Due to above reasons, children may not be able to 
synchronize different sources of media and may not be able 
to determine exactly about what the sound content is talking 
within the visual content. In such a case, not only will the 
auditory and visual channels fail to interact, butthe learner will 
also have to use a considerable number of cognitive 
resources to determine where the audio and visual should be 
synchronized. It might be more helpful if strategies were used 
to synchronize two sources of content. Several approaches 
were presented to enhance efficiency of children's 
integration of multimedia while reading e-books. The first 
approach is the provision of synchronized pointer. Presenting 
a pointer synchronized with the audio and visual content 
controls the learner's point of fixation and thereby 
synchronizes the content temporally and spatially (Ando & 
Ueno, 2008). Studies have shown that learners' acquisition of 
deep knowledge is facilitated when a pointer is used in the 
presentation of multimedia content (Ando & Ueno, 2008). 
The other approach is the provision of visual marking. Visual 
marking, or the so-called text-tracking design, is one 
approach to synchronize different sources of media and 
improve children's attention for learning. It refers to printed 


text that changes by highlighting and coloring as it is 
narrated. The visual marking can be at the lower level or the 
higher level. Visual marking at a lower level emphasizes the 
word that is being narrated, and at a higher level it 
emphasizes the sentences, paragraphs, or sections that are 
being narrated (Duarte & Carrico, 2004). Taking e-books as 
an example, visual marking is one popular dynamic option. 
Some e-books allow the reader to follow the text tracking in 
each screen as many times as they like and tracking of text 
appears in units of sentence, phrases, or separate words, 
According to Ehri and Sweet (1991), children's orthographic 
knowledge might be supported by pointing to the text while 
reading, One focus of usability problems exist related to the 
synchronization of the content: the synchronized visual 
should guide the user to the text being narrated without 
distracting him or her from reading (Duarte & Carrico, 2004). 
For the design of text-tracking, researchers claimed that the 
unit of text tracking may influence children's improvement in 
word reading. For example, highlighted text at the word level 
is thought a better support for word reading than sentences or 
phrases (Korat, 2010). However, empirical evidence for this 
argument are limited, especially for elementary learners. 
This study consequently aims to explore the impact of the 
text-tracking unit on learning and to understand which text 
tracking unit is better in children's e-book design. 

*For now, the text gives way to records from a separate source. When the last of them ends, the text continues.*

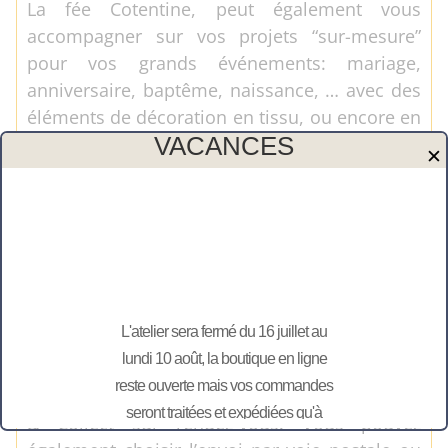
La fée Cotentine, peut également vous
accompagner sur vos projets “sur-mesure”
pour vos grands événements: mariage,
anniversaire, baptême, naissance, … avec des
éléments de décoration en tissu, ou encore en
VACANCES
bois gravés ou découpés, alors n’hésitez pas à
✕
nous contacter.
Toutes les personnalisations sont réalisées
par nos soins. Et avec nos propres machines
dans notre atelier de Bretteville-en-Saire.
Notre atelier situé en Normandie dans le
département de la Manche.
L'atelier sera fermé du 16 juillet au
lundi 10 août, la boutique en ligne
L’atelier vous offre la possibilité de venir
reste ouverte mais vos commandes
retirer directement votre commande en Click
seront traitées et expédiées qu'à
& Collect sur rendez-vous. Vous pouvez
partir du 11 août.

Design And Development Of An E-book For Chinese 
Character Learning 
Learning objectives 

A twenty-six-page e-book program was created to 
facilitate Chinese character learning. We picked up five 
characters from one popular fourth-grade textbook for 
Chinese language learning in Taiwan. The five characters 
were composed of similar phonological components, and 
we composed short passages with sentences using these 
five characters. Through reading of the e-book, students 
were expected to 1) write correctly the five characters 
(Chinese character writing), 2) understand the meaning of 
the five characters (lexical comprehension), and 3) use 
appropriately the five characters (lexical usage). 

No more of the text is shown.